The conversation also turned to the shameful treatment of Pacific temporary migrant workers who come to Aotearoa under the RSE (Recognised Seasonal Employer) scheme, as highlighted by Karanina in August. Shockingly, since the exploitation was exposed, Karanina has not received any assurances that anything has changed.
“The public outcry was significant but [within a short period of time] the government had allowed an extra 3,000 workers to come. I would have thought that we would have made sure we had built accommodation for them at least. […] Grown men sleeping in bunks for months in the same room. If you’re bringing people over, where are you going to put them? We haven’t addressed mystery deductions from people’s pay. We haven’t addressed that people would arrive and suddenly find the terms of their contract have been changed. And the contracts are all In English anyway. I haven’t been assured those things have stopped or have been addressed. I am not sure that that those workers who were brave enough to speak to me have received any compensation as a result of what happened to them. None of that has happened. We notified police about common assault – we don’t know the outcome.
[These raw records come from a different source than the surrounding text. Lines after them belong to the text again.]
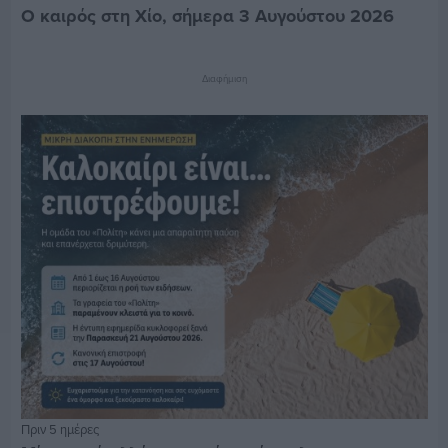
Ο καιρός στη Χίο, σήμερα 3 Αυγούστου 2026
Διαφήμιση
Πριν 5 ημέρες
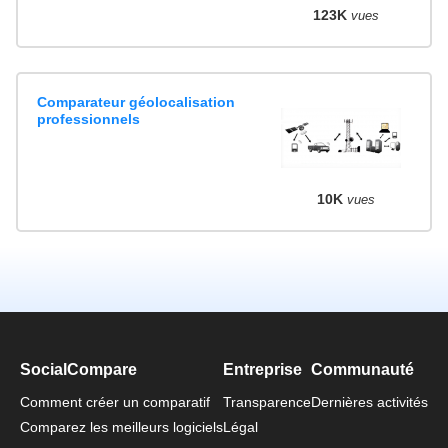
123K
vues
Comparateur géolocalisation
professionnels
10K
vues
SocialCompare
Entreprise
Communauté
Comment créer un comparatif
Transparence
Dernières activités
Comparez les meilleurs logiciels
Légal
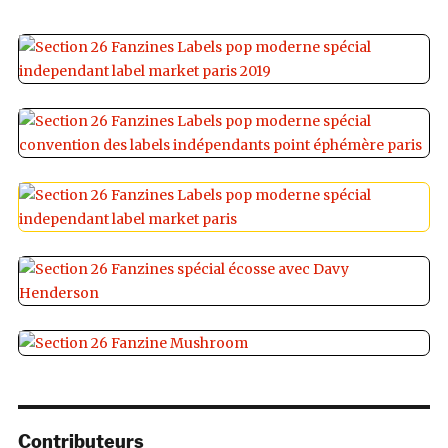
Contributeurs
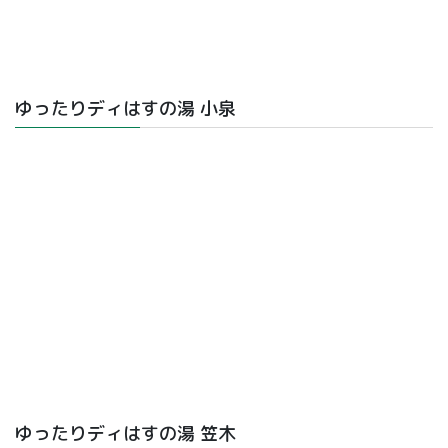
ゆったりディはすの湯 小泉
ゆったりディはすの湯 笠木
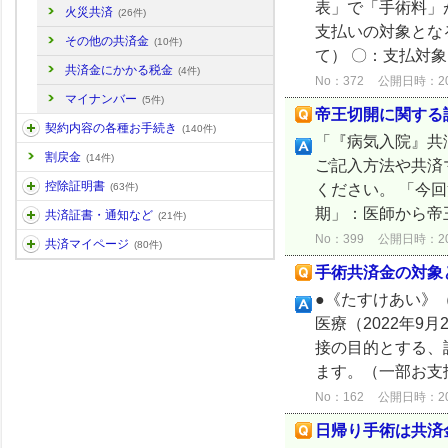
表」で「手術料」
火災共済
(26件)
支払いの対象とな
その他の共済金
(10件)
て） 〇：支払対象
共済金にかかる税金
(4件)
No：372
公開日時：2025
マイナンバー
(5件)
帝王切開に関する
契約内容の各種お手続き
(140件)
「『病気入院』共
割戻金
(14件)
ご記入方法や共済
控除証明書
ください。 「今
(63件)
期」：医師から帝
共済証書・通知など
(21件)
No：399
公開日時：2026
共済マイページ
(80件)
手術共済金の対象
●《たすけあい》（
医療（2022年9
接の目的とする、
ます。（一部お支払
No：162
公開日時：2024
日帰り手術は共済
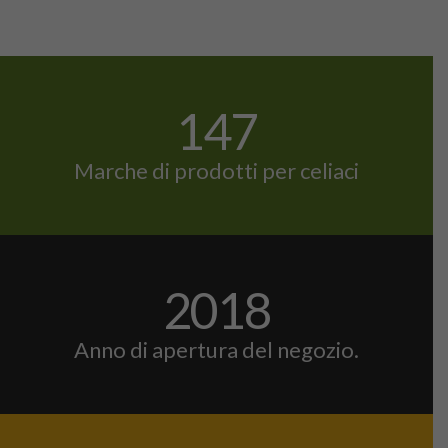
147
Marche di prodotti per celiaci
2018
Anno di apertura del negozio.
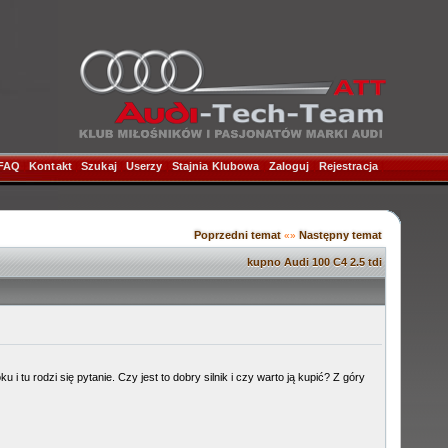
FAQ
|
Kontakt
|
Szukaj
|
Userzy
|
Stajnia Klubowa
|
Zaloguj
|
Rejestracja
|
Poprzedni temat
Następny temat
«»
kupno Audi 100 C4 2.5 tdi
i tu rodzi się pytanie. Czy jest to dobry silnik i czy warto ją kupić? Z góry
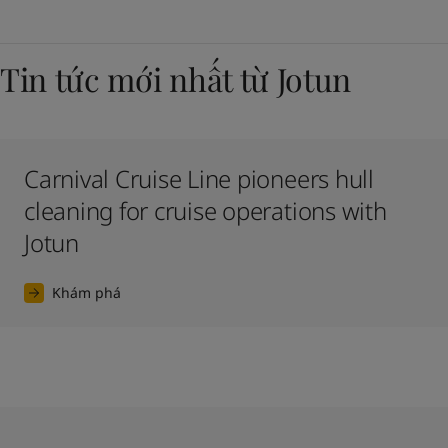
Tin tức mới nhất từ Jotun
Carnival Cruise Line pioneers hull
cleaning for cruise operations with
Jotun
Khám phá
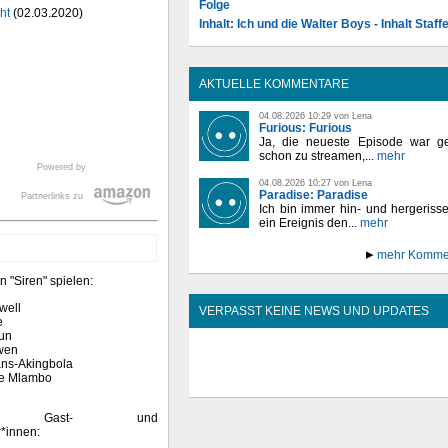
Folge
ht
(02.03.2020)
Inhalt: Ich und die Walter Boys - Inhalt Staffe
AKTUELLE KOMMENTARE
04.08.2026 10:29 von Lena
Furious: Furious
Ja, die neueste Episode war ge
schon zu streamen,...
mehr
Powered by
04.08.2026 10:27 von Lena
Paradise: Paradise
Partnerlinks zu
Ich bin immer hin- und hergeriss
ein Ereignis den...
mehr
mehr Komme
n "Siren" spielen:
well
VERPASST KEINE NEWS UND UPDATES
e
dun
wen
ans-Akingbola
le Mlambo
sante Gast- und
*innen:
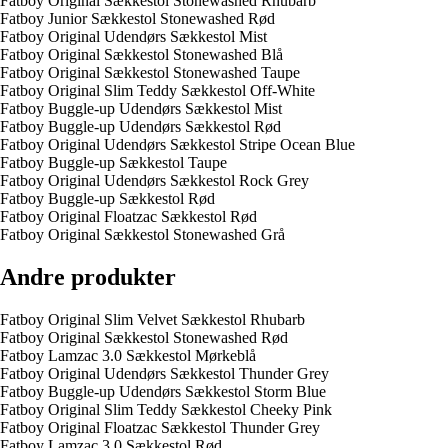
Fatboy Original Sækkestol Stonewashed Rhubarb
Fatboy Junior Sækkestol Stonewashed Rød
Fatboy Original Udendørs Sækkestol Mist
Fatboy Original Sækkestol Stonewashed Blå
Fatboy Original Sækkestol Stonewashed Taupe
Fatboy Original Slim Teddy Sækkestol Off-White
Fatboy Buggle-up Udendørs Sækkestol Mist
Fatboy Buggle-up Udendørs Sækkestol Rød
Fatboy Original Udendørs Sækkestol Stripe Ocean Blue
Fatboy Buggle-up Sækkestol Taupe
Fatboy Original Udendørs Sækkestol Rock Grey
Fatboy Buggle-up Sækkestol Rød
Fatboy Original Floatzac Sækkestol Rød
Fatboy Original Sækkestol Stonewashed Grå
Andre produkter
Fatboy Original Slim Velvet Sækkestol Rhubarb
Fatboy Original Sækkestol Stonewashed Rød
Fatboy Lamzac 3.0 Sækkestol Mørkeblå
Fatboy Original Udendørs Sækkestol Thunder Grey
Fatboy Buggle-up Udendørs Sækkestol Storm Blue
Fatboy Original Slim Teddy Sækkestol Cheeky Pink
Fatboy Original Floatzac Sækkestol Thunder Grey
Fatboy Lamzac 3.0 Sækkestol Rød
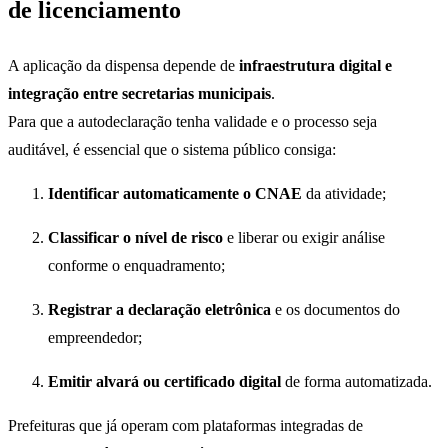
de licenciamento
A aplicação da dispensa depende de
infraestrutura digital e
integração entre secretarias municipais
.
Para que a autodeclaração tenha validade e o processo seja
auditável, é essencial que o sistema público consiga:
Identificar automaticamente o CNAE
da atividade;
Classificar o nível de risco
e liberar ou exigir análise
conforme o enquadramento;
Registrar a declaração eletrônica
e os documentos do
empreendedor;
Emitir alvará ou certificado digital
de forma automatizada.
Prefeituras que já operam com plataformas integradas de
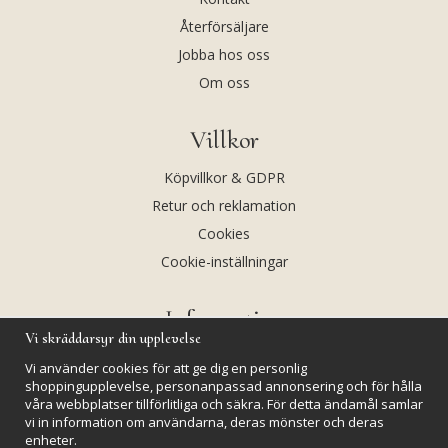
Återförsäljare
Jobba hos oss
Om oss
Villkor
Köpvillkor & GDPR
Retur och reklamation
Cookies
Cookie-inställningar
Information
Vi skräddarsyr din upplevelse
Andekvarts AB
Vi använder cookies för att ge dig en personlig
Kalendarium
shoppingupplevelse, personanpassad annonsering och för hålla
våra webbplatser tillförlitliga och säkra. För detta ändamål samlar
Nyheter
vi in information om användarna, deras mönster och deras
Nyhetsbrev
enheter.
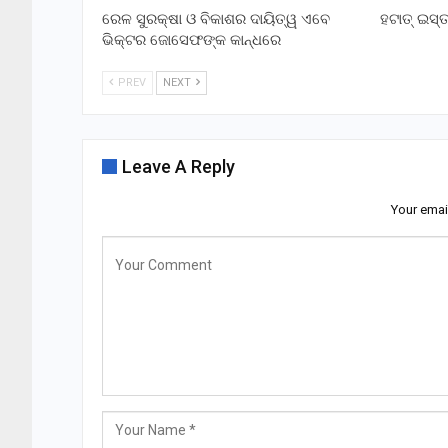
ରେଳ ସୁରକ୍ଷା ଓ ବିକାଶର ଦାୟିତ୍ୱ ଏବେ
ହଟାତ୍ ଇସ
ଭିକ୍ଟର ଜୋସେଫଙ୍କ କାନ୍ଧରେ
PREV
NEXT
Leave A Reply
Your emai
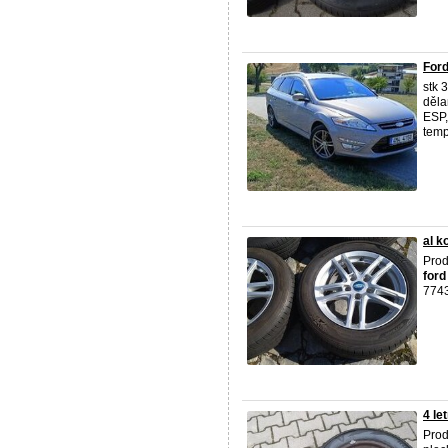
Ford
stk 
děla
ESP,
temp
al k
Prod
ford
774
4 le
Prod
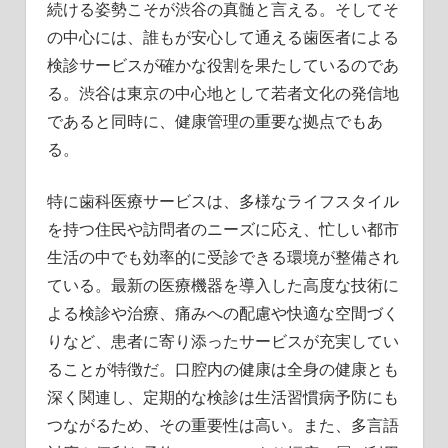
続ける姿勢こそが渋谷の真髄と言える。そしてそ
の中心には、誰もが安心して通える歯医者による
検診サービスが確かな役割を果たしているのであ
る。渋谷は東京の中心地として若者文化の発信地
であると同時に、健康管理の重要な拠点でもあ
る。
特に歯科医療サービスは、多様なライフスタイル
を持つ住民や訪問者のニーズに応え、忙しい都市
生活の中でも効率的に受診できる環境が整備され
ている。最新の医療機器を導入した高度な技術に
よる検診や治療、痛みへの配慮や快適な空間づく
りなど、患者に寄り添ったサービスが充実してい
ることが特徴だ。口腔内の健康は全身の健康とも
深く関連し、定期的な検診は生活習慣病予防にも
つながるため、その重要性は高い。また、多言語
And those operators are still operating.”
The power differential between employees and employers is incredible. “What’s at stake for [Pacific workers desperate for employment] is huge and the likelihood of them speaking out is not high when they’ve given everything to get here. Actually, for some we spoke to, they wanted to go back home but they still had to work the hours to earn that fare to go home but they went with nothing.
“There is so much we need to do. You have the same human rights regardless of your visa status. […Yet] RSE workers pay taxes but they don’t have access to our public health system. […]
“We don’t want to be known as a nation that benefits off slavery. We often talk about Pacific nations being our family, our cousins, our whanaunga. But this is not how you treat whanaunga. […] We’re looking at modern slavery legislation right now because in the end we’ve decided that we simply can’t not legislate.”
Since the AWC forum, the Human Rights Commission has released a human rights review of the RSE scheme, led by Karanina. Her tireless campaigning continues to ensure no one in Aotearoa New Zealand is denied basic human rights.